We are a DNA Surname Project, interested in advancing Bell family research through Y-DNA testing. We are also entirely non-profit, and operate the project as volunteers.
Genealogy can be a very frustrating, challenging and time consuming endeavor. Traditional investigative methods do not always find that elusive ancestor. People have traditionally used oral history and documentation as a means of identifying family members and their ancestors. Researchers have primarily used documents to track generations of families by establishing pedigrees and lines of descent. Where such documents were lost in fire, floods, wars and other disasters, there was little hope for establishing a pedigree.
The surname itself can assist in tracing descent from one generation to another. As early as 2850 BC, the Chinese found the use of surnames was practical to identify families and to prevent the intermarriage of close relatives. Genealogists have examined other surnames spelled much like their own or that sounded the same in efforts to find ancestors. Names were frequently misspelled because individuals could not read or write, and clerks spelled the surnames and gave the families names as they saw them. Ancestors decided to add letters like a, s, l and e to their names; others simply dropped letters out of their family names; while still others took completely new names when they migrated.
There have been questions about parallel lines of descent, with same or similar surnames, which could not be connected to a common ancestor. Other questions concern the earliest origin of the BELL surname in Scotland.
There were always questions regarding skin, hair color and other physical characteristics and people recognized there must be something in their families that passed these similarities or differences down through successive generations.
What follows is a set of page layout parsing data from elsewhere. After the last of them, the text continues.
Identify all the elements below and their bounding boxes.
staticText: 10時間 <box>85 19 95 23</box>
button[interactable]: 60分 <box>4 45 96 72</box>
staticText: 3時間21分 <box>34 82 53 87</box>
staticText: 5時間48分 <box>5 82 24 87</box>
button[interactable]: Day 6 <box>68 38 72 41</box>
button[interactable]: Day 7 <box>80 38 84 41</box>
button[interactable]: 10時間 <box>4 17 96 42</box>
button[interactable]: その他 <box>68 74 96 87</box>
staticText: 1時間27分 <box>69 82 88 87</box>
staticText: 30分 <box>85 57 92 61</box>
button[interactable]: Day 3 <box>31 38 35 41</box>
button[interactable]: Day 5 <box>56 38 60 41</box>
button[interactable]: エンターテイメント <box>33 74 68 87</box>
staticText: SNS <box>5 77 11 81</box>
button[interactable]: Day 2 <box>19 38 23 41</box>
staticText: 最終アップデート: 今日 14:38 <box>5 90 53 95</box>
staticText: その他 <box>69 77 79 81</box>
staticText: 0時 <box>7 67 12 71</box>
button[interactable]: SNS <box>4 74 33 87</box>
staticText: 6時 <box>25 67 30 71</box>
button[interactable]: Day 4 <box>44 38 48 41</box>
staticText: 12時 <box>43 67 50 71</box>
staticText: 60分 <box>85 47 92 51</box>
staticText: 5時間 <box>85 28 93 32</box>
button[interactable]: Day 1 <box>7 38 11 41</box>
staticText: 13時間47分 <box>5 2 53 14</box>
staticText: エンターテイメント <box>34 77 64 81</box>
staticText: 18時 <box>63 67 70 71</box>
Today, there is a new investigative tool called genetic genealogy. DNA testing on the Y-chromosome reveals a set of markers known as a haplotype. This science enables connecting individuals to their paternal ancestry.
Mitochondrial DNA has also become a useful way of tracing maternal relatives. It was successfully used in identifying the skeletal remains of the daughters of Tsar Nicholas II of Russia. It was also used in the case of Anna Anderson, who claimed to be Anastasia, the youngest daughter of Tsar Nicholas II of Russia.